9. Definitive Signature
When the treaty is not subject to ratification, acceptance or approval, "definitive signature" establishes the consent of the state to be bound by the treaty. Most bilateral treaties dealing with more routine and less politicized matters are brought into force by definitive signature, without recourse to the procedure of ratification.
[Art.12, Vienna Convention on the Law of Treaties 1969]
10. Deposit
After a treaty has been concluded, the written instruments, which provide formal evidence of consent to be bound, and also reservations and declarations, are placed in the custody of a depositary. Unless the treaty provides otherwise, the deposit of the instruments of ratification, acceptance, approval or accession establishes the consent of a state to be bound by the treaty. For treaties with a small number of parties, the depositary will usually be the government of the state on whose territory the treaty was signed. Sometimes various states are chosen as depositaries. Multilateral treaties usually designate an international organization or the Secretary-General of the United Nations as depositaries. The depositary must accept all notifications and documents related to the treaty, examine whether all formal requirements are met, deposit them, register the treaty and notify all relevant acts to the parties concerned.
[Arts.16, 76 and 77, Vienna Convention on the Law of Treaties 1969]
11. Entry into Force
Typically, the provisions of the treaty determine the date on which the treaty enters into force. Where the treaty does not specify a date, there is a presumption that the treaty is intended to come into force as soon as all the negotiating states have consented to be bound by the treaty. Bilateral treaties may provide for their entry into force on a particular date, upon the day of their last signature, upon exchange of the instruments of ratification or upon the exchange of notifications. In cases where multilateral treaties are involved, it is common to provide for a fixed number of states to express their consent for entry into force. Some treaties provide for additional conditions to be satisfied, e.g., by specifying that a certain category of states must be among the consenters. The treaty may also provide for an additional time period to elapse after the required number of countries have expressed their consent or the conditions have been satisfied. A treaty enters into force for those states which gave the required consent. A treaty may also provide that, upon certain conditions having been met, it shall come into force provisionally.
[Art.24, Vienna Convention on the Law of Treaties 1969]
12. Exchange of Letters/Notes
States may express their consent to be bound by an "exchange of letters/notes". The basic characteristic of this procedure is that the signatures do appear not on one letter or note but on two separate letters or notes. The agreement therefore lies in the exchange of both letters or notes, each of the parties having in their possession one letter or note signed by the representative of the other party. In practice, the second letter or note, usually the letter or note in response, will typically reproduce the text of the first. In a bilateral treaty, letters or notes may also be exchanged to indicate that all necessary domestic procedures have been completed.
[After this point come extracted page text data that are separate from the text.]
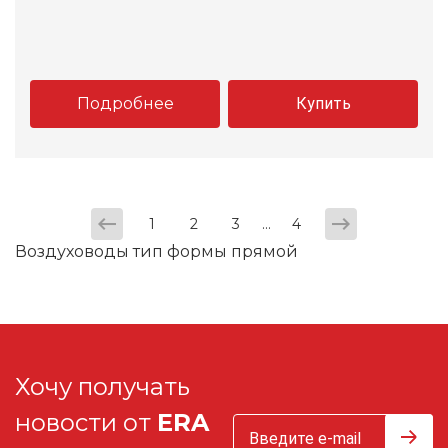
Подробнее
Купить
...
1
2
3
4
Воздуховоды тип формы прямой
Хочу получать
новости от
ERA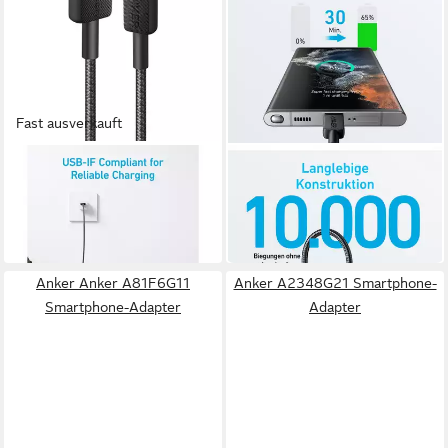
Fast ausverkauft
ANKER
ANKER
Anker 322 Computer-Kabel
A81F5G11 Smartphone-
44,80 €
Adapter
in 4-5 Werktagen bei dir
17,85 €
in 4-5 Werktagen bei dir
Anker Anker A81F6G11
Anker A2348G21 Smartphone-
Smartphone-Adapter
Adapter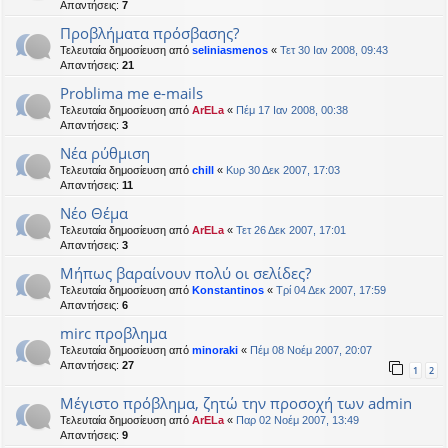
Απαντήσεις:
7
Προβλήματα πρόσβασης?
Τελευταία δημοσίευση από
seliniasmenos
«
Τετ 30 Ιαν 2008, 09:43
Απαντήσεις:
21
Problima me e-mails
Τελευταία δημοσίευση από
ArELa
«
Πέμ 17 Ιαν 2008, 00:38
Απαντήσεις:
3
Nέα ρύθμιση
Τελευταία δημοσίευση από
chill
«
Κυρ 30 Δεκ 2007, 17:03
Απαντήσεις:
11
Νέο Θέμα
Τελευταία δημοσίευση από
ArELa
«
Τετ 26 Δεκ 2007, 17:01
Απαντήσεις:
3
Μήπως βαραίνουν πολύ οι σελίδες?
Τελευταία δημοσίευση από
Konstantinos
«
Τρί 04 Δεκ 2007, 17:59
Απαντήσεις:
6
mirc προβλημα
Τελευταία δημοσίευση από
minoraki
«
Πέμ 08 Νοέμ 2007, 20:07
Απαντήσεις:
27
1
2
Μέγιστο πρόβλημα, ζητώ την προσοχή των admin
Τελευταία δημοσίευση από
ArELa
«
Παρ 02 Νοέμ 2007, 13:49
Απαντήσεις:
9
[Art.13, Vienna Convention on the Law of Treaties 1969]
13. Full Powers
"Full powers" means a document emanating from the competent authority of a state designating a person or persons to represent the state for negotiating, adopting, authenticating the text of a treaty, expressing the consent of a state to be bound by a treaty, or for accomplishing any other act with respect to that treaty. Heads of State, Heads of Government and Ministers for Foreign Affairs are considered as representing their state for the purpose of all acts relating to the conclusion of a treaty and do not need to present full powers. Heads of diplomatic missions do not need to present full powers for the purpose of adopting the text of a treaty between the accrediting state and the state to which they are accredited. Likewise, representatives accredited by states to an international conference or to an international organization or one of its organs do not need to present full powers for the purpose of adopting the text of a treaty in that conference, organization or organ.
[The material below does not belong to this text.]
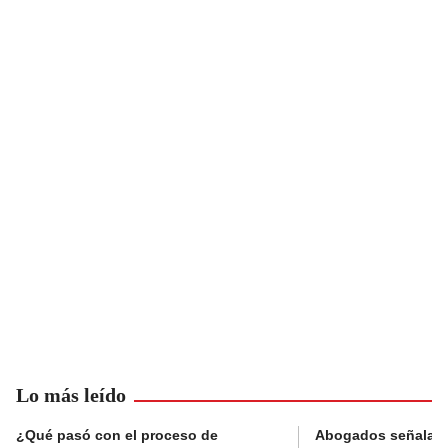
Lo más leído
¿Qué pasó con el proceso de
Abogados señalan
[Art.2 (1) (c) and Art.7 Vienna Convention on the Law of Treaties 1969]
14. Modification
The term "modification" refers to the variation of certain treaty provisions only as between particular parties of a treaty, while in their relation to the other parties the original treaty provisions remain applicable. If the treaty is silent on modifications, they are allowed only if the modifications do not affect the rights or obligations of the other parties to the treaty and do not contravene the object and the purpose of the Treaty.
[Art.41, Vienna Convention on the Law of Treaties 1969]
15. Notification
The term "notification" refers to a formality through which a state or an international organization communicates certain facts or events of legal importance. Notification is increasingly resorted to as a means of expressing final consent. Instead of opting for the exchange of documents or deposit, states may be content to notify their consent to the other party or to the depositary. However, all other acts and instruments relating to the life of a treaty may also call for notifications.
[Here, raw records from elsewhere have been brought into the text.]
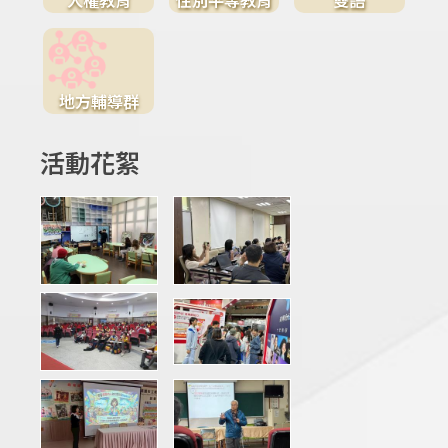
地方輔導群
活動花絮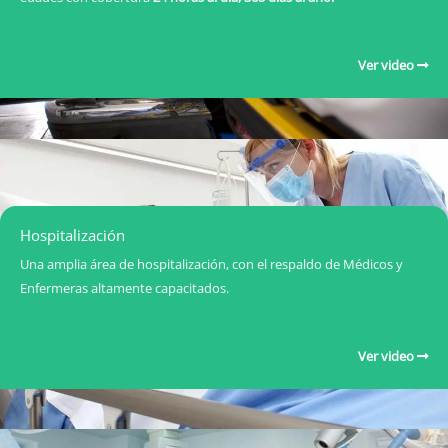
Ver video
Hospitalización
Una amplia área de hospitalización, con el respaldo de Médicos y
Enfermeras altamente capacitados.
Ver video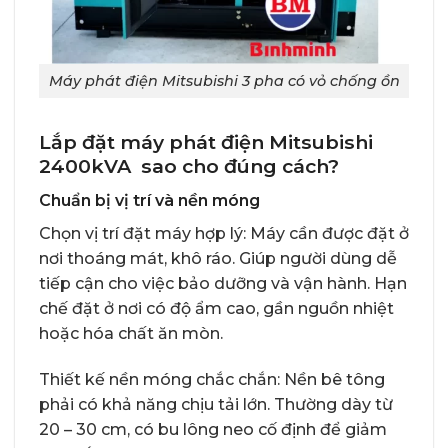
Máy phát điện Mitsubishi 3 pha có vỏ chống ồn
Lắp đặt máy phát điện Mitsubishi
2400kVA sao cho đúng cách?
Chuẩn bị vị trí và nền móng
Chọn vị trí đặt máy hợp lý: Máy cần được đặt ở
nơi thoáng mát, khô ráo. Giúp người dùng dễ
tiếp cận cho việc bảo dưỡng và vận hành. Hạn
chế đặt ở nơi có độ ẩm cao, gần nguồn nhiệt
hoặc hóa chất ăn mòn.
Thiết kế nền móng chắc chắn: Nền bê tông
phải có khả năng chịu tải lớn. Thường dày từ
20 – 30 cm, có bu lông neo cố định để giảm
[Arts.16 (c), 78 etc,. Vienna Convention on the Law of Treaties 1969]
16. Objection
Any signatory or contracting state has the option of objecting to a reservation, inter alia, if, in its opinion, the reservation is incompatible with the object and purpose of the treaty. The objecting state may further declare that its objection has the effect of precluding the entry into force of the treaty as between objecting and reserving states.
[Art.20-23, Vienna Convention on the Law of Treaties 1969]
17. Provisional Application
A treaty or a part of a treaty can be applied provisionally, if the treaty itself so provides or if the contracting parties have in some other manner so agreed. The provisional application ends once the treaty enters into force.
[Art.25, Vienna Convention on the Law of Treaties 1969]
18. Ratification
Ratification defines the international act whereby a state indicates its consent to be bound to a treaty if the parties intended to show their consent by such an act. In the case of bilateral treaties, ratification is usually accomplished by exchanging the requisite instruments, while in the case of multilateral treaties the usual procedure is for the depositary to collect the ratifications of all states, keeping all parties informed of the situation. The institution of ratification grants states the necessary time-frame to seek the required approval for the treaty on the domestic level and to enact the necessary legislation to give domestic effect to that treaty.
[Arts.2 (1) (b), 14 (1) and 16, Vienna Convention on the Law of Treaties 1969]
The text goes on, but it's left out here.